Excerpt from newly published book about Kresge and Detroit explores the importance of supporting artists and cultural institutions in elevating the vibrant arts and culture scene

Each Monday for the next three weeks, Kresge will continue to feature excerpts from Embracing a City: The Kresge Foundation in Detroit 1993-2023 (Momentum Books). This behind-the-scenes look into 30 years of the unlikely partnerships, unique collaborations, varied financial tools and bold bets of The Kresge Foundation — originally the work of veteran journalists Tony Proscio and Myron Farber — was first released in 2018, covering 1993 to 2017. An updated edition includes a new chapter from Proscio plus revisions and additions throughout by longtime Detroit-based journalist John Gallagher to bring the narrative up to date.

Arts and Culture: The City as Canvas, the fifth chapter, delves into the impact of such well-known initiatives as the Kresge Artist Fellows, Kresge Eminent Artists and Gilda awards, as well as Detroit Arts Support for arts and culture organizations, and work to elevate and enhance arts and culture in the city’s neighborhoods. The chapter opens nearly a decade ago with the city’s growing cachet in hip circles around the globe.

The Kresge Foundation’s investments in individual artist support are delivering abundant, clear, and positive impacts on Fellowship award recipients, the Detroit arts ecosystem, and civic leaders and infrastructure. Evidence shows that Kresge’s work has improved artists’ lives, accelerated their career trajectories, opened new possibilities in their art-making practice and boosted their confidence as creators.

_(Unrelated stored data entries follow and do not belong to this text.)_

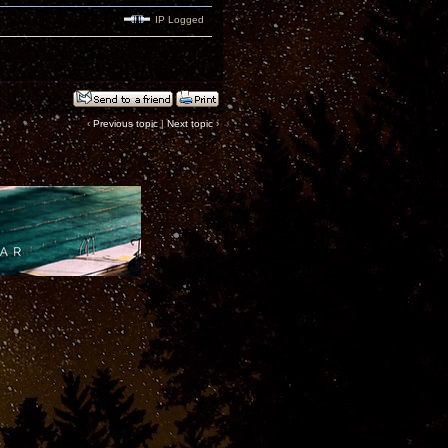
IP Logged
‹
Previous topic
|
Next topic
›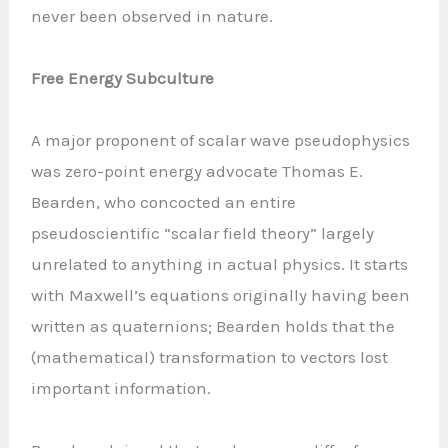
never been observed in nature.
Free Energy Subculture
A major proponent of scalar wave pseudophysics
was zero-point energy advocate Thomas E.
Bearden, who concocted an entire
pseudoscientific “scalar field theory” largely
unrelated to anything in actual physics. It starts
with Maxwell’s equations originally having been
written as quaternions; Bearden holds that the
(mathematical) transformation to vectors lost
important information.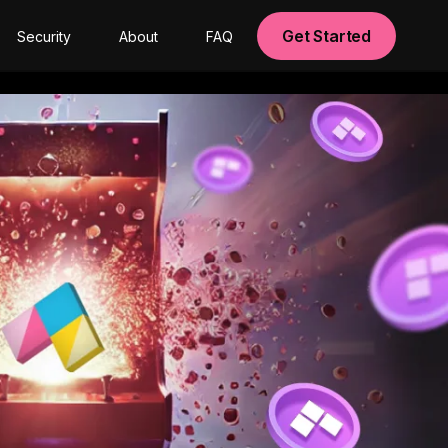
Get Started
Security
About
FAQ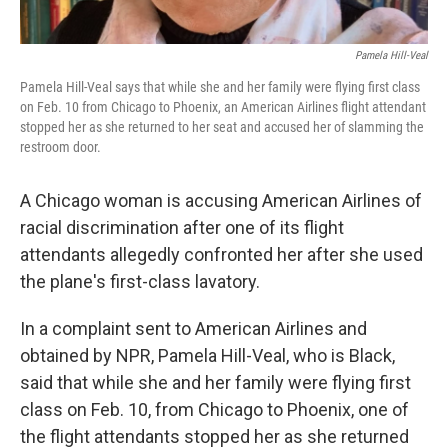
Pamela Hill-Veal
Pamela Hill-Veal says that while she and her family were flying first class
on Feb. 10 from Chicago to Phoenix, an American Airlines flight attendant
stopped her as she returned to her seat and accused her of slamming the
restroom door.
A Chicago woman is accusing American Airlines of
racial discrimination after one of its flight
attendants allegedly confronted her after she used
the plane's first-class lavatory.
In a complaint sent to American Airlines and
obtained by NPR, Pamela Hill-Veal, who is Black,
said that while she and her family were flying first
class on Feb. 10, from Chicago to Phoenix, one of
the flight attendants stopped her as she returned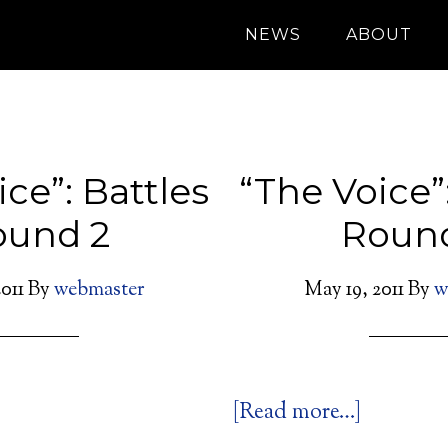
NEWS
ABOUT
ce”: Battles
“The Voice”
ound 2
Round
011
By
webmaster
May 19, 2011
By
w
[Read more…]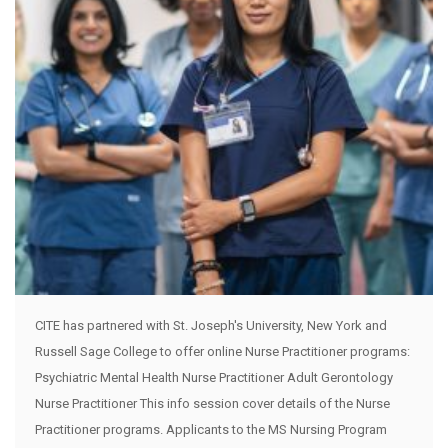
CITE has partnered with St. Joseph's University, New York and
Russell Sage College to offer online Nurse Practitioner programs:
Psychiatric Mental Health Nurse Practitioner Adult Gerontology
Nurse Practitioner This info session cover details of the Nurse
Practitioner programs. Applicants to the MS Nursing Program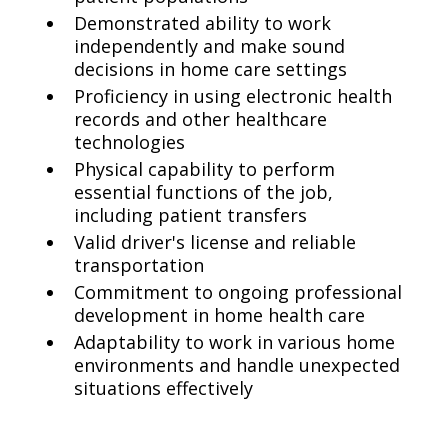
Demonstrated ability to work
independently and make sound
decisions in home care settings
Proficiency in using electronic health
records and other healthcare
technologies
Physical capability to perform
essential functions of the job,
including patient transfers
Valid driver's license and reliable
transportation
Commitment to ongoing professional
development in home health care
Adaptability to work in various home
environments and handle unexpected
situations effectively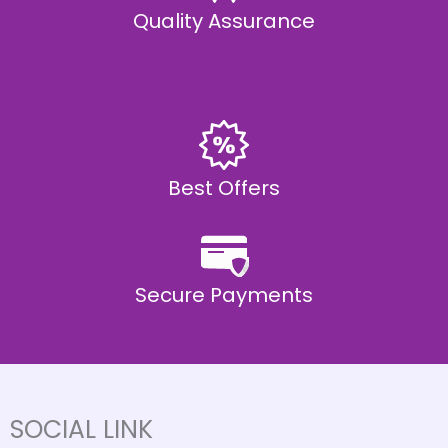
Quality Assurance
Best Offers
Secure Payments
SOCIAL LINK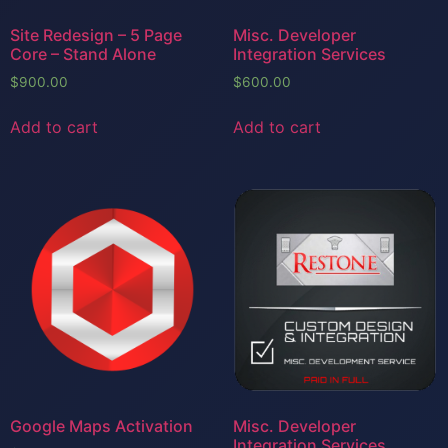
Site Redesign – 5 Page
Misc. Developer
Core – Stand Alone
Integration Services
$
900.00
$
600.00
Add to cart
Add to cart
Google Maps Activation
Misc. Developer
Integration Services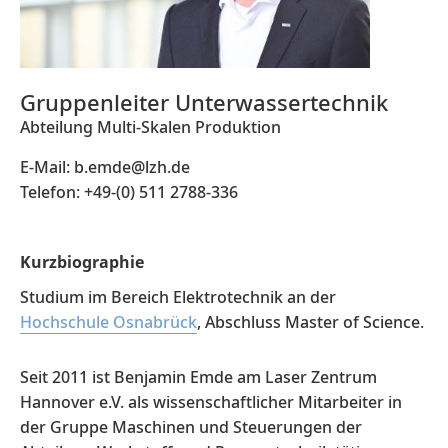
Gruppenleiter Unterwassertechnik
Abteilung Multi-Skalen Produktion
E-Mail: b.emde@lzh.de
Telefon: +49-(0) 511 2788-336
Kurzbiographie
Studium im Bereich Elektrotechnik an der
Hochschule Osnabrück
, Abschluss Master of Science.
Seit 2011 ist Benjamin Emde am Laser Zentrum
Hannover e.V. als wissenschaftlicher Mitarbeiter in
der Gruppe Maschinen und Steuerungen der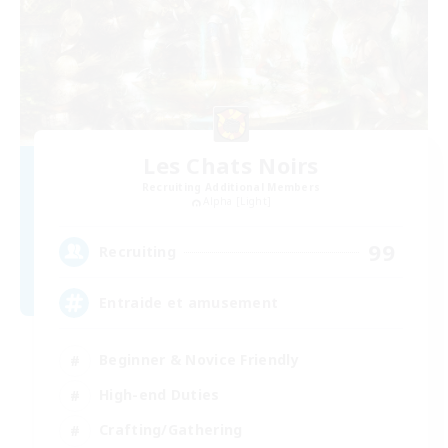
Les Chats Noirs
Recruiting Additional Members
Alpha [Light]
99
Recruiting
Entraide et amusement
Beginner & Novice Friendly
High-end Duties
Crafting/Gathering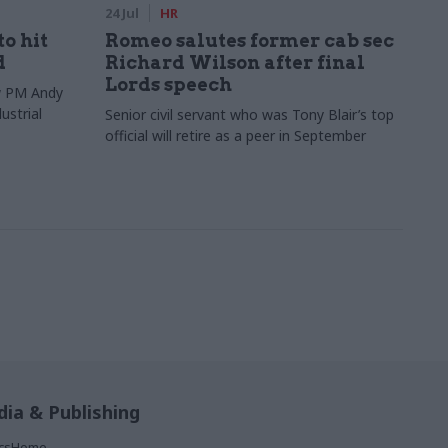
24 Jul
HR
to hit
Romeo salutes former cab sec
d
Richard Wilson after final
Lords speech
ew PM Andy
ustrial
Senior civil servant who was Tony Blair’s top
official will retire as a peer in September
ia & Publishing
ticsHome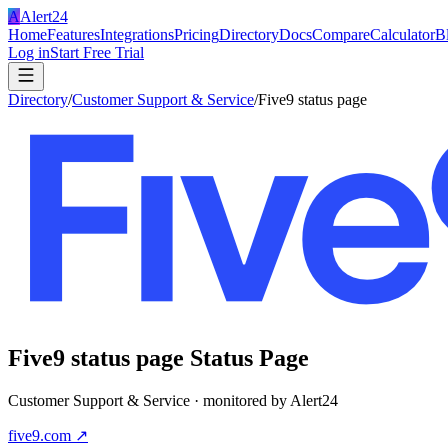
A
Alert24
Home
Features
Integrations
Pricing
Directory
Docs
Compare
Calculator
B
Log in
Start Free Trial
Directory
/
Customer Support & Service
/
Five9 status page
Five9 status page
Status Page
Customer Support & Service
· monitored by Alert24
five9.com
↗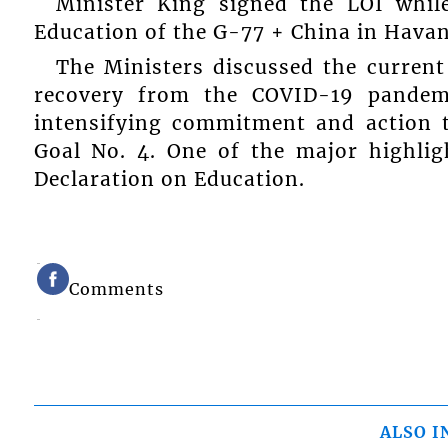
Minister King signed the LOI whil
Education of the G-77 + China in Havan
The Ministers discussed the current
recovery from the COVID-19 pandemi
intensifying commitment and action 
Goal No. 4. One of the major highlig
Declaration on Education.
Comments
ALSO I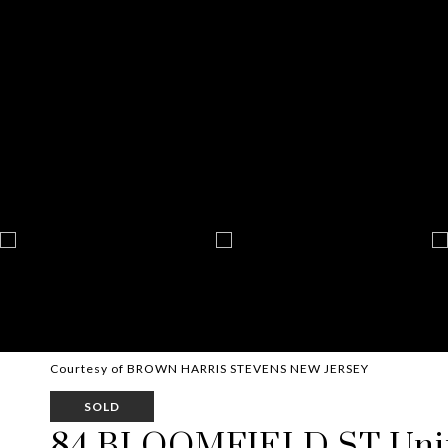
Courtesy of BROWN HARRIS STEVENS NEW JERSEY
SOLD
84 BLOOMFIELD ST Unit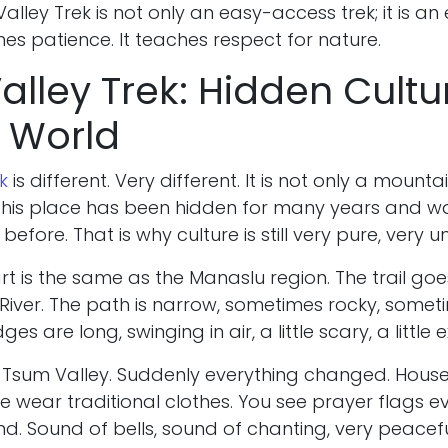
lley Trek is not only an easy-access trek; it is an
ches patience. It teaches respect for nature.
lley Trek: Hidden Cultu
 World
k
is different. Very different. It is not only a mountain
. This place has been hidden for many years and w
before. That is why culture is still very pure, very 
rt is the same as the Manaslu region. The trail go
River. The path is narrow, sometimes rocky, somet
es are long, swinging in air, a little scary, a little e
 Tsum Valley. Suddenly everything changed. House
le wear traditional clothes. You see prayer flags e
d. Sound of bells, sound of chanting, very peacefu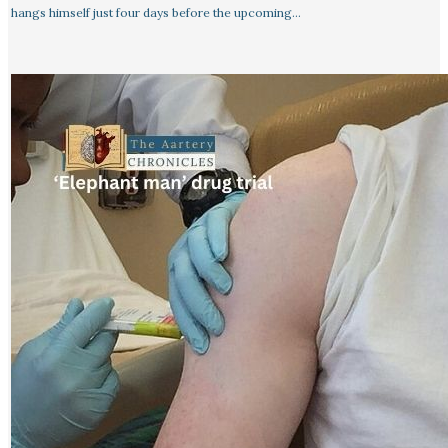
hangs himself just four days before the upcoming…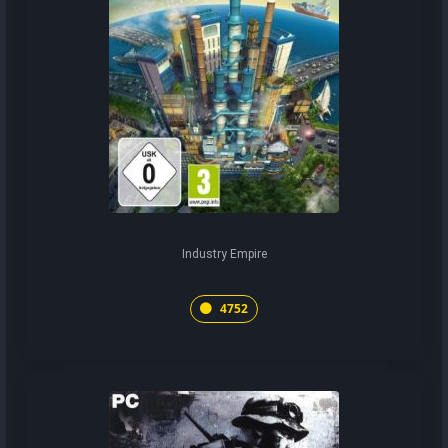
Industry Empire
4752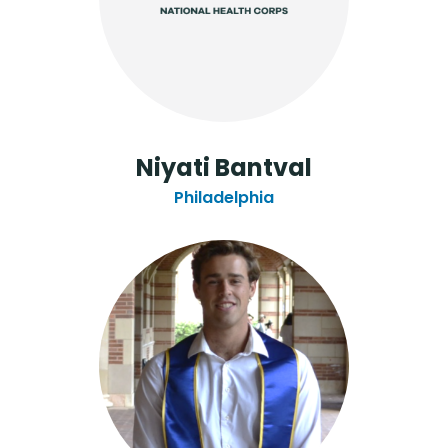
Niyati Bantval
Philadelphia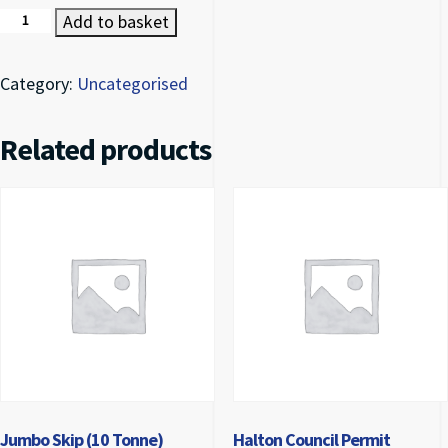
Mini Skip Deposit quantity
Add to basket
Category:
Uncategorised
Related products
Jumbo Skip (10 Tonne)
Halton Council Permit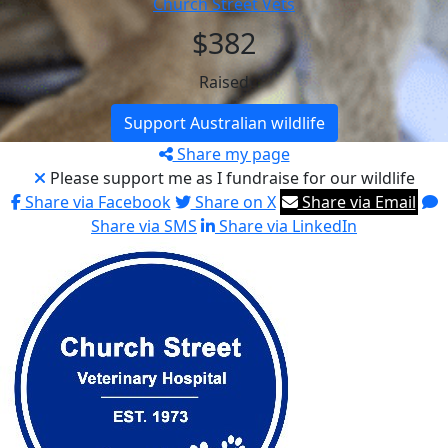
Church Street Vets
$382
Raised
Support Australian wildlife
Share my page
Please support me as I fundraise for our wildlife
Share via Facebook
Share on X
Share via Email
Share via SMS
Share via LinkedIn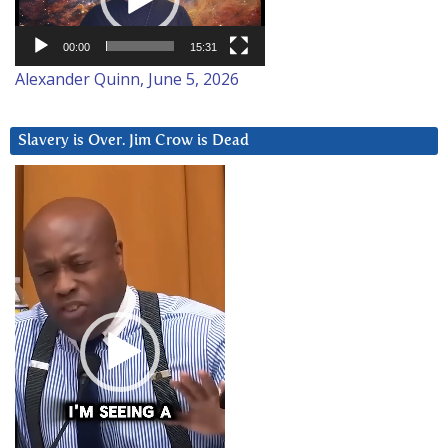
00:00
15:31
Alexander Quinn, June 5, 2026
Slavery is Over. Jim Crow is Dead
Video
Player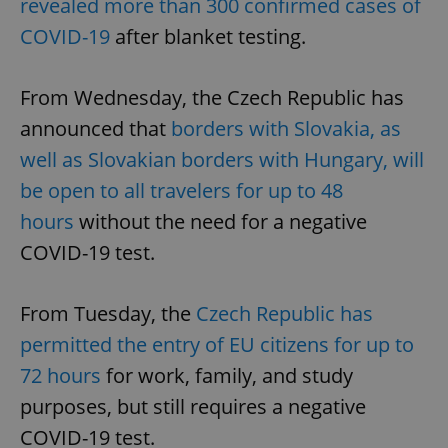
revealed more than 300 confirmed cases of
COVID-19
after blanket testing.
From Wednesday, the Czech Republic has
announced that
borders with Slovakia, as
well as Slovakian borders with Hungary, will
be open to all travelers for up to 48
hours
without the need for a negative
COVID-19 test.
From Tuesday, the
Czech Republic has
permitted the entry of EU citizens for up to
72 hours
for work, family, and study
purposes, but still requires a negative
COVID-19 test.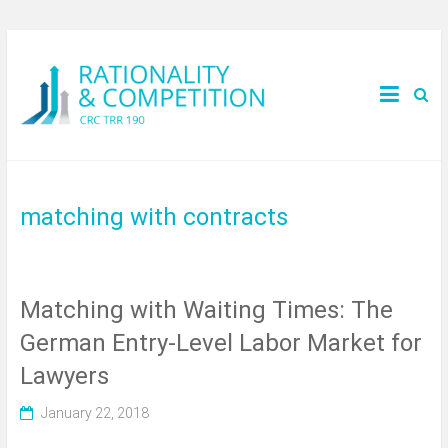
matching with contracts
Matching with Waiting Times: The
German Entry-Level Labor Market for
Lawyers
January 22, 2018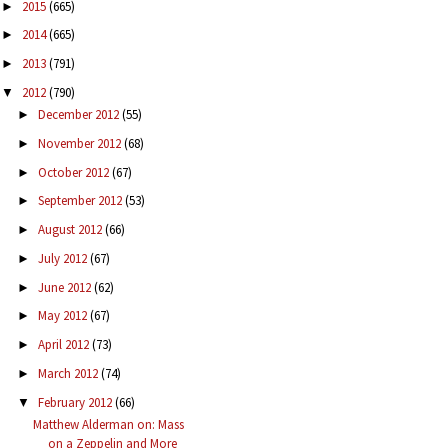
2015
(665)
►
2014
(665)
►
2013
(791)
►
2012
(790)
▼
December 2012
(55)
►
November 2012
(68)
►
October 2012
(67)
►
September 2012
(53)
►
August 2012
(66)
►
July 2012
(67)
►
June 2012
(62)
►
May 2012
(67)
►
April 2012
(73)
►
March 2012
(74)
►
February 2012
(66)
▼
Matthew Alderman on: Mass
on a Zeppelin and More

— 2016 report on Kresge’s arts efforts

Near the end of 2015, Artsy, a popular website for artists and collectors, published a list of that year’s “15 Most Influential Art World Cities.” At No. 15 on the list, just below Istanbul, Beijing, and Brussels, was Detroit, “lauded as America’s Berlin.” (The actual Berlin registered considerably higher, at No. 6). The only American cities higher on the list than Detroit were New York, Miami, and Los Angeles. Rankings of this sort are more sport than science, but one thing that most of these cities have in common—and something especially striking for Detroit—is that art and culture are an integral part of the cities’ economies, near the core of their appeal to incoming residents and businesses. In such places as New York (No. 1) and London (No. 2)—and even more so in smaller places like Miami (No. 3), Venice (No. 4), and Basel, Switzerland (No. 8)—the arts are more than a feature, an ornament on the overall quality of life. The arts are part of the brand, a key reason to want to live and work there. Detroit’s appearance on such a list signaled a remarkable change in its profile—both in its self-image and in the face it presents to the world.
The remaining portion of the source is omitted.